While in Goa Camoes was faced with a dilemma that since he could no longer be a court poet, the question arose why did he write poetry? “In those days people didn’t publish poetry. They wrote them and circulated it among friends. The idea of publishing a book was not yet in the culture. Then the question was if he wasn’t writing for the court then who was he writing for? That question forced him into himself and then he began writing purely to self expression. It’s a very modern idea, but in the 16th century this was something new.”
Most important of his works was ‘Os Lusiads’, which is an epic poem describing the voyage of Vasco da Gama to India, in all its various ramifications. “Camoes loved the way in which in his age the world just opened up. For the Europeans the world was just the Mediterranean but suddenly it all opened up. The discovery that the sun and the earth were not the centre of the universe was devastating. It upset everything that was previously thought, that’s why the Catholic Church tried to stop the publishing of these discoveries. All this led to the forming of ‘The Lusiads’. But he also wrote a large body of lyrical poems in the form of sonnets and folk songs, hymns, elegies all lyrical varieties, in Portuguese and Spanish too.”

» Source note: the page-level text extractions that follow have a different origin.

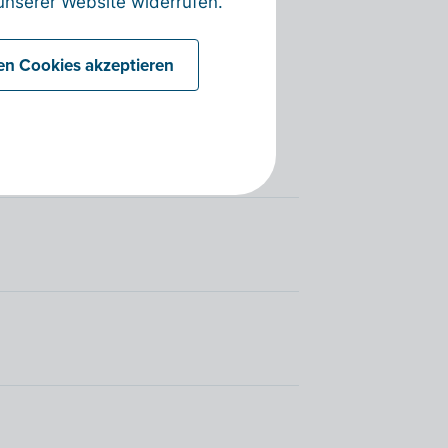
nserer Website widerrufen.
nüpfung.
len Cookies akzeptieren
gen
, die seit drei oder mehr Tagen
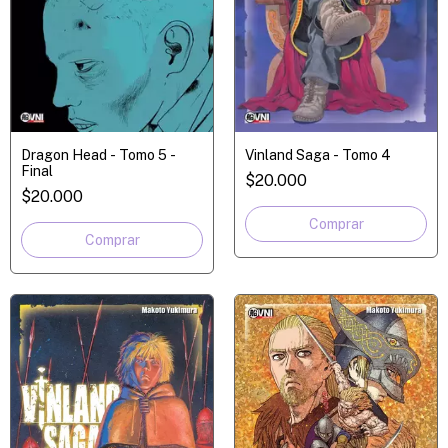
Dragon Head - Tomo 5 -
Vinland Saga - Tomo 4
Final
$20.000
$20.000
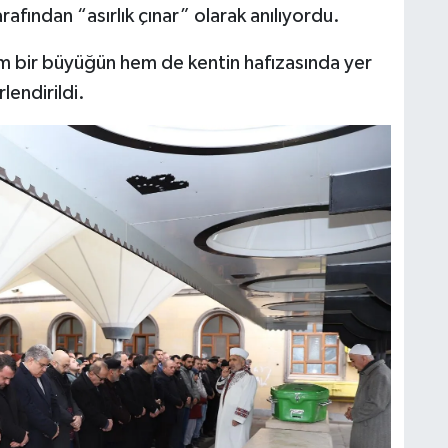
arafından “asırlık çınar” olarak anılıyordu.
em bir büyüğün hem de kentin hafızasında yer
lendirildi.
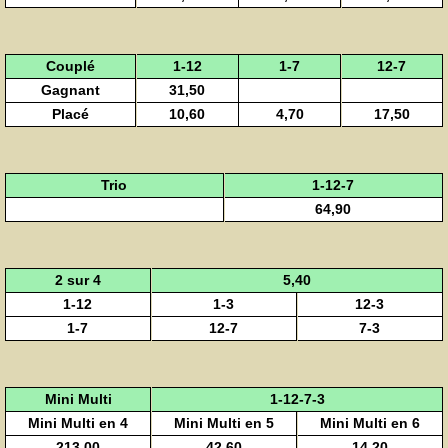
Couplé
1-12
1-7
12-7
Gagnant
31,50
Placé
10,60
4,70
17,50
Trio
1-12-7
64,90
2 sur 4
5,40
1-12
1-3
12-3
1-7
12-7
7-3
Mini Multi
1-12-7-3
Mini Multi en 4
Mini Multi en 5
Mini Multi en 6
213,00
42,60
14,20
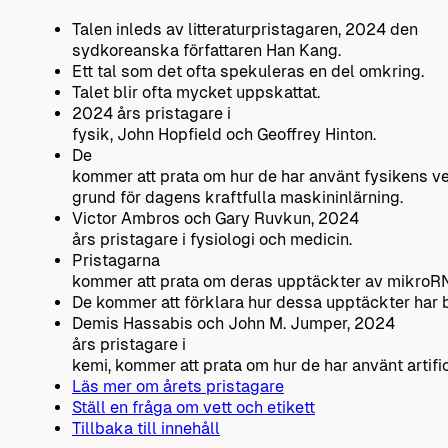
Talen inleds av litteraturpristagaren, 2024 den
sydkoreanska författaren Han Kang.
Ett tal som det ofta spekuleras en del omkring.
Talet blir ofta mycket uppskattat.
2024 års pristagare i
fysik, John Hopfield och Geoffrey Hinton.
De
kommer att prata om hur de har använt fysikens ve
grund för dagens kraftfulla maskininlärning.
Victor Ambros och Gary Ruvkun, 2024
års pristagare i fysiologi och medicin.
Pristagarna
kommer att prata om deras upptäckter av mikroRNA 
De kommer att förklara hur dessa upptäckter har bi
Demis Hassabis och John M. Jumper, 2024
års pristagare i
kemi, kommer att prata om hur de har använt artifici
Läs mer om årets pristagare
Ställ en fråga om vett och etikett
Tillbaka till innehåll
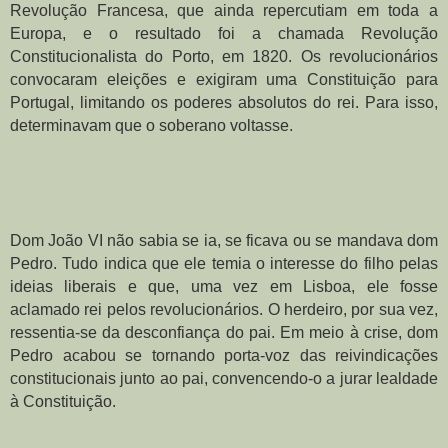
Revolução Francesa, que ainda repercutiam em toda a 
Europa, e o resultado foi a chamada Revolução 
Constitucionalista do Porto, em 1820. Os revolucionários 
convocaram eleições e exigiram uma Constituição para 
Portugal, limitando os poderes absolutos do rei. Para isso, 
determinavam que o soberano voltasse.
Dom João VI não sabia se ia, se ficava ou se mandava dom 
Pedro. Tudo indica que ele temia o interesse do filho pelas 
ideias liberais e que, uma vez em Lisboa, ele fosse 
aclamado rei pelos revolucionários. O herdeiro, por sua vez, 
ressentia-se da desconfiança do pai. Em meio à crise, dom 
Pedro acabou se tornando porta-voz das reivindicações 
constitucionais junto ao pai, convencendo-o a jurar lealdade 
à Constituição.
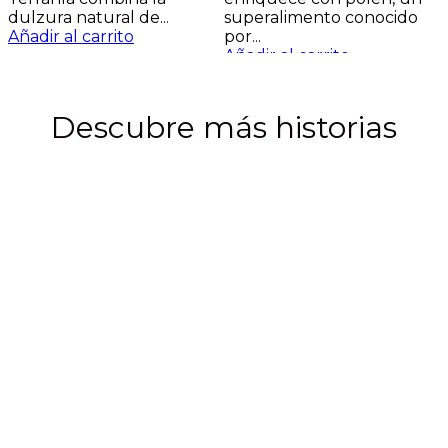
A
dulzura natural de...
superalimento conocido
Añadir al carrito
por...
Añadir al carrito
Descubre más historias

Camoes is said to have termed Goa as ‘the stepmother to all honest men’, when asked to comment about this, White said: “You must remember he was talking about the Portuguese society in Goa not about Goa. He hated it, when he came to Goa he expected to find all the best in Portugal, but what he found was reflected all the worst in Portugal and Portuguese society, he hated it.” This dislike for the happenings in Goa led him not to take an interest in the place and its culture; however White says that Camoes may have felt a pang of regret with this. “When he got back to Portugal he wrote one long poem towards the end of his life in which he seems to have regretted that he did not make the best of his stay in Goa, getting to know people and the language,” he concluded.